Thursday, February 17, 2011

R: Given column name in a Data Frame, Get the Index

Had a mental block today trying to figure out how to get the indices of columns in a data frame given their names. Simple task but difficult to search Google for an answer. Thanks to jashapiro, Matt, and Vince for giving me a heads up on the which() function. The which() function returns the indices of TRUE values in a logical vector.

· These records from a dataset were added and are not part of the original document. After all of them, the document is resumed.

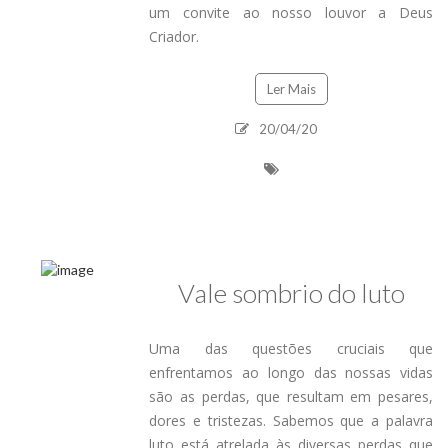
um convite ao nosso louvor a Deus
Criador.
Ler Mais
20/04/20
Vale sombrio do luto
Uma das questões cruciais que
enfrentamos ao longo das nossas vidas
são as perdas, que resultam em pesares,
dores e tristezas. Sabemos que a palavra
luto está atrelada às diversas perdas que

If you're looking at the iris data:

  Sepal.Length Sepal.Width Petal.Length Petal.Width Species
1          5.1         3.5          1.4         0.2  setosa
2          4.9         3.0          1.4         0.2  setosa
3          4.7         3.2          1.3         0.2  setosa
4          4.6         3.1          1.5         0.2  setosa
5          5.0         3.6          1.4         0.2  setosa
6          5.4         3.9          1.7         0.4  setosa

And you needed to know which column number "Sepal.Width" and "Species" were, use the which() function:

mycols <- c("Sepal.Width","Species")
which(names(iris) %in% mycols)
[1] 2 5
[1] 3



  1. The 'match' function is even easier for this. It returns indices for the first vector argument's matches in the second one.

    > match(mycols, colnames(iris))
    [1] 2 5

  2. Following Alex, note that if you had specified

    >mycols <-c("Species","Sepal.Width")

    then your first answer would be wrong (if you cared about retaining order, which I usually do). match() would give the right answer.

    Also, match has the potential to be faster if you are doing a lot of comparisons.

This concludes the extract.